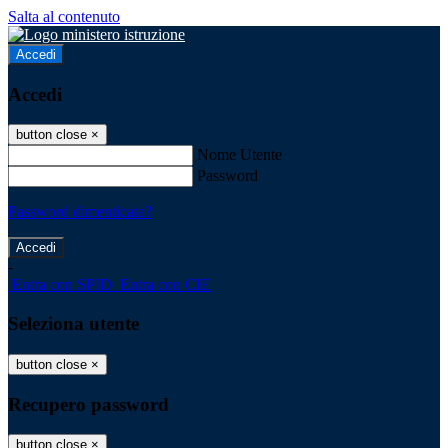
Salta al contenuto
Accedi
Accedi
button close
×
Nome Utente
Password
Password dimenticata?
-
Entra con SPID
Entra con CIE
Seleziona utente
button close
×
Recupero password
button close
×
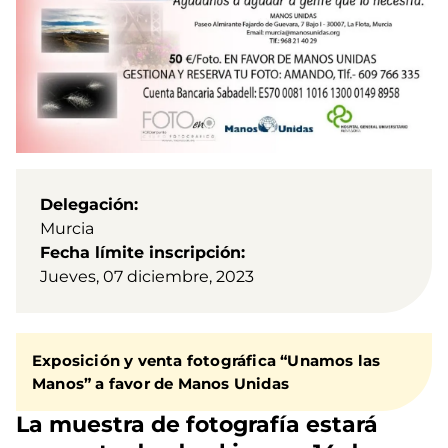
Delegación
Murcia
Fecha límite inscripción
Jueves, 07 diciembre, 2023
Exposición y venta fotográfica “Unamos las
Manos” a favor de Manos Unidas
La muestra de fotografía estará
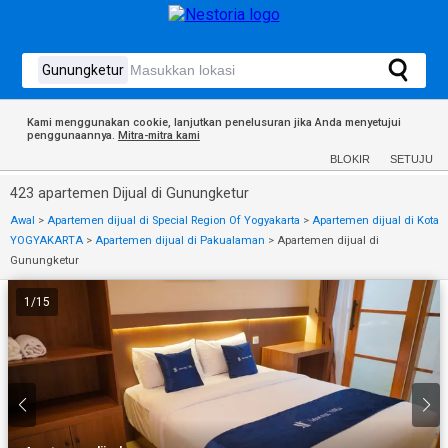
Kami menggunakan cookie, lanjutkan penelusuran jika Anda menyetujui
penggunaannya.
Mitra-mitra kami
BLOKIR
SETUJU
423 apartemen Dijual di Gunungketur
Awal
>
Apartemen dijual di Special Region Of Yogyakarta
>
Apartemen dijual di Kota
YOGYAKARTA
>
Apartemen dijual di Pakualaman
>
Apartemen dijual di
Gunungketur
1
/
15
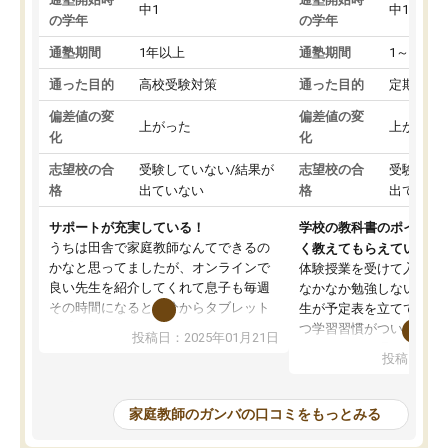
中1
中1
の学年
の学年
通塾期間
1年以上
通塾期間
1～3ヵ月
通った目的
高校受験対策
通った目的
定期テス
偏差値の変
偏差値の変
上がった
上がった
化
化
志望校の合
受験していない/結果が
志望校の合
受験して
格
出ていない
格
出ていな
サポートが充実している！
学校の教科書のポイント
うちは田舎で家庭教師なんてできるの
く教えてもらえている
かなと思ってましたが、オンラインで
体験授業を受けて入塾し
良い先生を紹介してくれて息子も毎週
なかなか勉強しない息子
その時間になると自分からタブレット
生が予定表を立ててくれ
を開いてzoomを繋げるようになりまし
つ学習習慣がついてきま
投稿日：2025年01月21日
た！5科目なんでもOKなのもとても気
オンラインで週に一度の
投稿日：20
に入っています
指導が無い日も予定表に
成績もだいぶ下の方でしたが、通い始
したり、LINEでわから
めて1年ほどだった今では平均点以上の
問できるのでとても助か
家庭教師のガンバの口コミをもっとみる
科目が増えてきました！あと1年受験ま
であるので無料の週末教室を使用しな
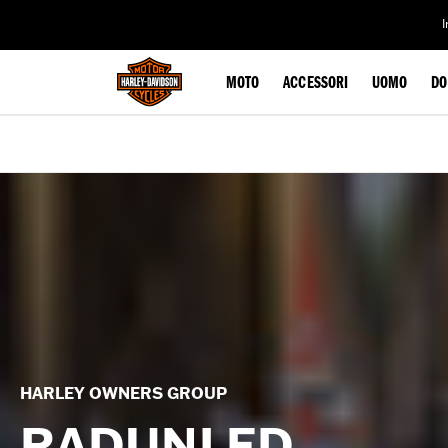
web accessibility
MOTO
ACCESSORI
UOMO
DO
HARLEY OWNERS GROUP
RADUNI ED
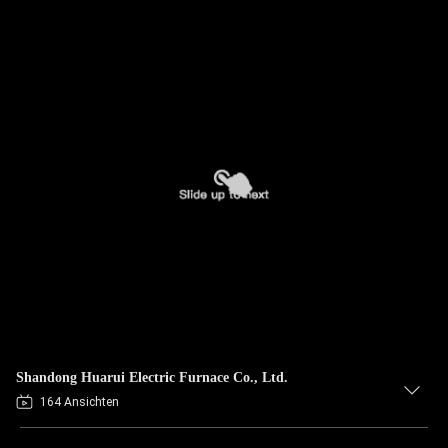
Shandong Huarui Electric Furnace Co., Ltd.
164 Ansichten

──────────

> [Exercise] Beginning at the line that contains "科目が増えてきました！あと1年受験ま", copy each remaining line of the records exactly, through the final one. Omit the pictures.

> [Expected output]
科目が増えてきました！あと1年受験ま
であるので無料の週末教室を使用しな
web accessibility
MOTO
ACCESSORI
UOMO
DO
HARLEY OWNERS GROUP
RADUNI ED
Shandong Huarui Electric Furnace Co., Ltd.
164 Ansichten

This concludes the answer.